Debridement as a Component of Wound Bed Preparation

Wound bed preparation is the global management of chronic wounds, which includes the goals of removing necrotic tissue from the wound, reducing the wound bacterial burden, managing the moisture content, and ensuring that the wound edges are conducive to cellular migration for resurfacing the wound (FIGURE 12-1). These components of wound bed preparation contribute to the correction of abnormal wound repair with the goal of facilitating the process of wound closure and subsequent healing. Adequate wound bed preparation is required prior to the use of advanced wound care therapies, such as cellular and tissue-based products, other biological wound interventions, collagen, and negative pressure wound therapy.¹

Debridement of necrotic tissue from a wound bed is a key component of preparing a chronic wound for closure and subsequent healing (FIGURE 12-2).^2–12 Numerous evidence-based wound care guidelines describe the importance of adequate and repeated debridement as a fundamental intervention for chronic non-healing wounds. One of these well-known international documents is the European Pressure Ulcer Advisory Panel (EPUAP) and the National Pressure Ulcer Advisory Panel (NPUAP) guideline Pressure Ulcer Prevention and Treatment: Clinical Practice, which states several reasons to debride a chronic wound (TABLE 12-1).¹³ CLINICAL CONSIDERATION

The presence of necrotic or devitalized tissue on the surface of a wound prevents accurate assessment of the extent of tissue destruction or depth of the wound.

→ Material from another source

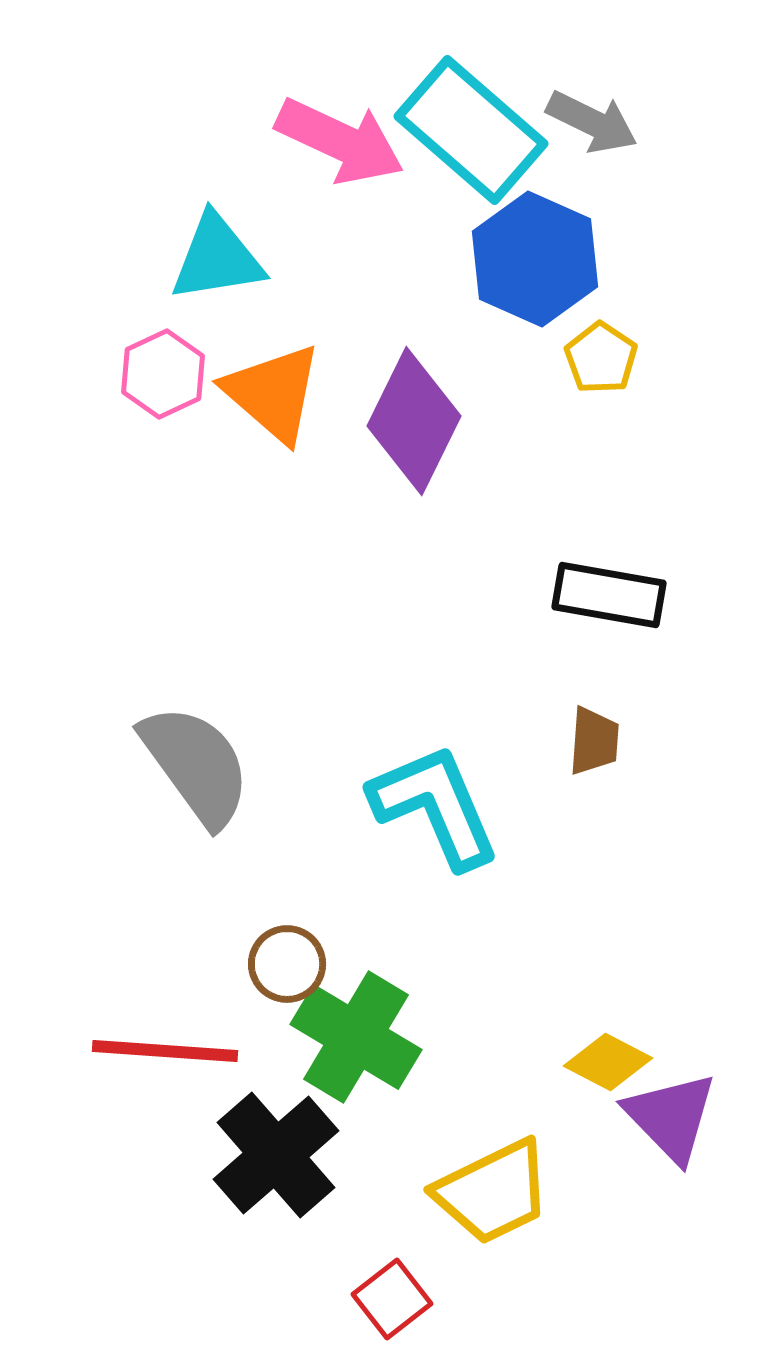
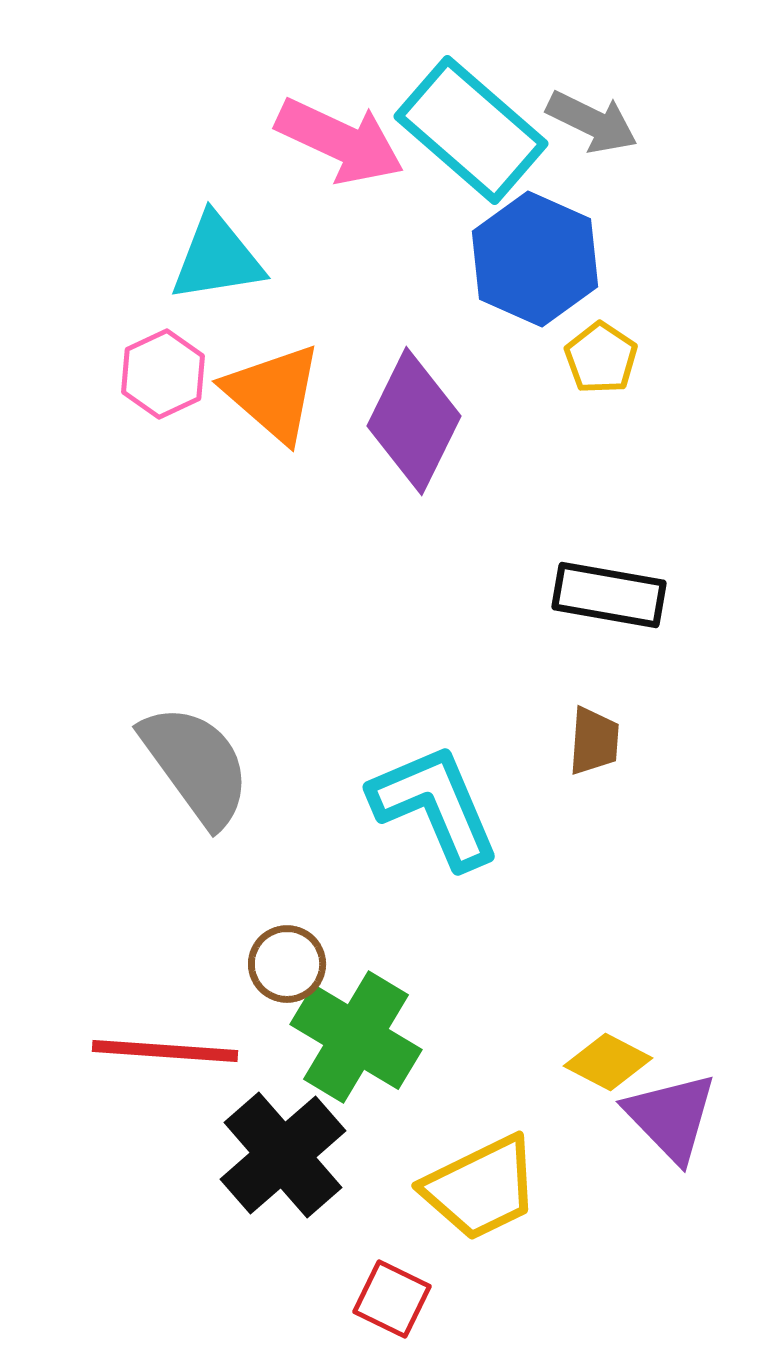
black cross: moved 7 px right
yellow trapezoid: moved 12 px left, 4 px up
red square: rotated 26 degrees counterclockwise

Epibole (FIGURE 12-3) is defined as a condition in which the upper edges of the epidermis migrate down (sometimes with a rolled appearance) to envelop the basement membrane or lower edges of the epidermis. Thus, epithelial cells cannot migrate at wound edges and the wound is unable to resurface.¹⁴

During the normal cascade of events leading to wound repair, inflammatory cells such as neutrophils and macrophages are activated to remove microscopic debris, participate in microbial defense, and facilitate the beginning of the repair process. Any interruption in or impairment of the processes associated with the wound repair cascade may create an environment leading to wound chronicity and, ultimately, an environment of increasing necrotic burden.

The term necrotic burden refers to the following components:

• 
  

  Dead or devitalized tissue

  
  
• 
  

  Excess exudate

  
  
• 
  

  Levels of bacteria sufficient to interfere with wound healing.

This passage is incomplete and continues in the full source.